Not necessarily. It's a scaling period, I would say, is 18 months.

Speaker 3

Okay. You're talking about $1 million per month in income. Is that correct?

Per Ottosson
CEO, Teneo

That's correct. That's when it's fully built out. Given that, they run according to the plan, and it's somewhat easier than others we've seen, there's less unions and other things in that geography.

Speaker 3

Okay. Let's assume, if now it takes, let's say, 12 to 18 months to implement the $1 million per month, is that going to bring you to a cash flow positive situation?

Per Ottosson
CEO, Teneo

I, we need to come back to the $20 million ARR. It's dependent on this. I don't wanna state a forecasted goal here. I don't wanna state a goal here, because it's very heavily dependent on this attorney discussions, right?

Speaker 3

Okay. Thank you very much.

Per Ottosson
CEO, Teneo

Yeah, I mean, $1 million per month is by itself cash flow, would be cash flow positive. Right?

Fredrik Törgren
CFO, Teneo

Also to add there, Thomas, I mean, we stated clearly, right, that our OPEX run rate cost, I mean, excluding then variables and also cost of sales is SEK 9 million per month. You can obviously do your math yourself more or less that if fully built out, yeah, SEK 9 million is very close to $1 million.

Speaker 3

Okay. Thank you very much.

Per Ottosson
CEO, Teneo

There is life in the pipeline here for sure. But, like I said, it has been going quite slowly. However, Chandan, can you provide some color on the ongoing JPMorgan review? The project with JPMorgan and Redeye is progressing.
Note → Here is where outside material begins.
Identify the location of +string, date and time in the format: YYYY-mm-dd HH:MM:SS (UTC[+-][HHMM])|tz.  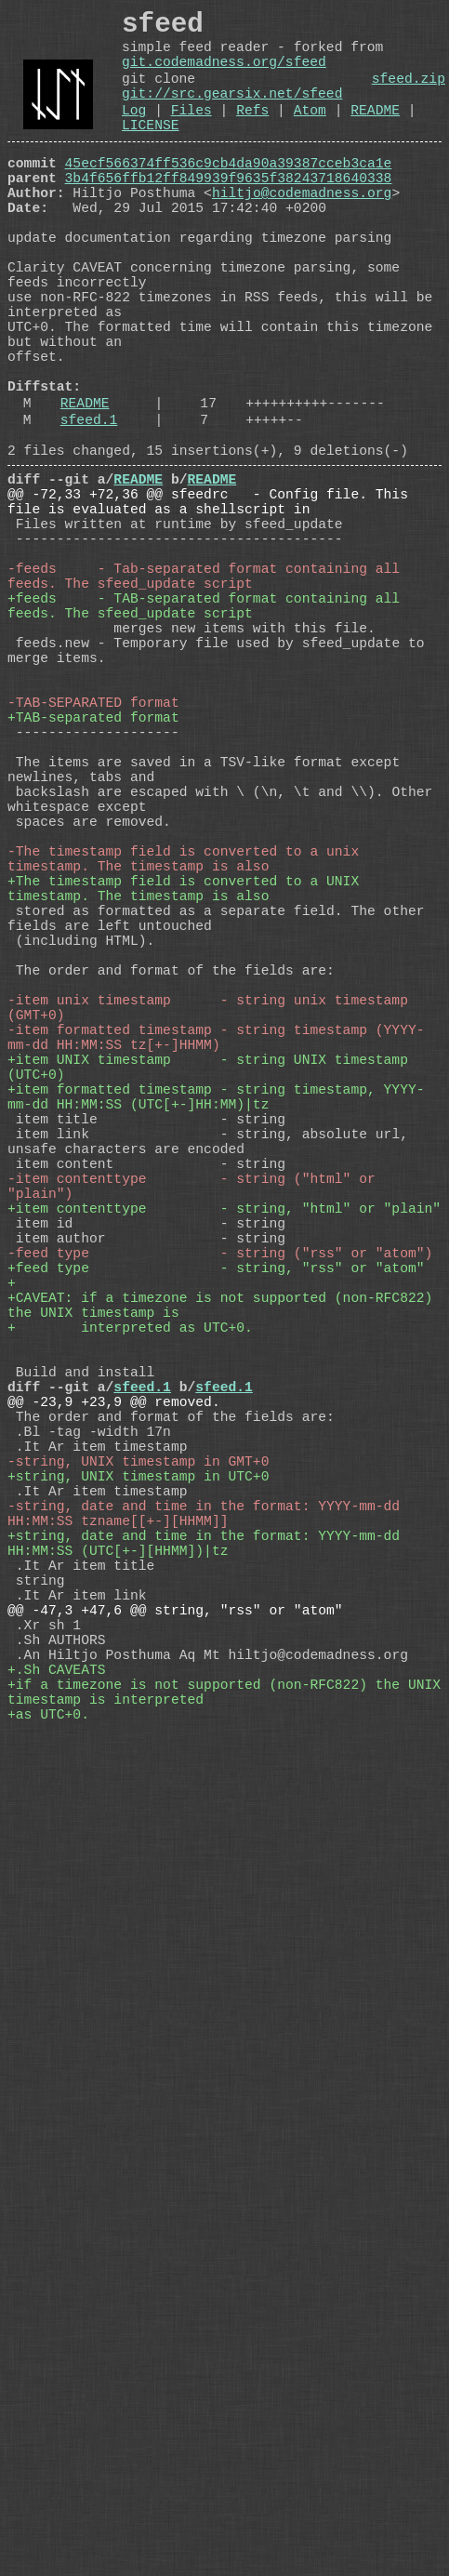 (207, 1911).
We are having, we're now at the stage, which I would call technical due diligence stage. We're presenting very deep technical dialogues with a few of these companies. And that's sort of expected that that's a part of the process. And when it comes to the financials, we are publicly traded, so it's not that difficult to sort of look at our. We don't have any, we don't have any lik i garderoben, as we say in Swedish.

I'm not sure what the English expression would be, there's no real surprises in our financials. We've always paid our taxes and everything. It's really about the tech, and that's the stage we're at. We have a question from Alexander. Let me find Alexander in the list. Teams actually puts the people that raise their hand at the top. Alexander, I'm allowing your mic, and now you need to unmute yourself, and then you can speak.

Speaker 4

I believe it was March 18 where Microsoft was publicly one of the key customer reference cases. To what extent can you comment on this question? Is the business relation with Microsoft as a core end user or key customer intact, or is that also impacted or affected by this litigation-related issues?

Per Ottosson
CEO, Teneo

That's almost like the Elon Musk asking the attorney, "Have you stopped beating your wife?" like he did yesterday in the court case on OpenAI. I believe I cannot comment that. What I can say is that Microsoft is one of our best references when it comes to talking about how the technology provides great value. We are also selling still a majority of our late stage. The 6 that we are in proposal stages are actually through Microsoft. Microsoft selling that's probably what I can say. I am, yeah. I'm sorry that I It's difficult to understand the U.S. system, yeah, we're not allowed to talk more than that. Any other questions?

I tried to provide as clear a picture as possible. I hope that we conveyed it as well as possible. Due to the ongoing process there, we really cannot comment more, which is kind of a shame because there's so many things I'd like to say about that, but that's where we stand. Thank you all. Thank you for your continued support. A bit of a rocky ride here the last few months, but I do believe we're getting closer and closer to the market understanding that you need scaffolding. It's not gonna be, it's not gonna be the steel and concrete that wins. It's gonna be the ones that can actually implement this technology in the enterprise.

Certainly, OpenAI and Anthropic are showing that with saying that they're gonna put all these services people in. Very happy that we that you are still supporting us and listening in. And we're gonna work our best to make one of those three paths provide the highest possible value for shareholders. Thank you all, and have a great day.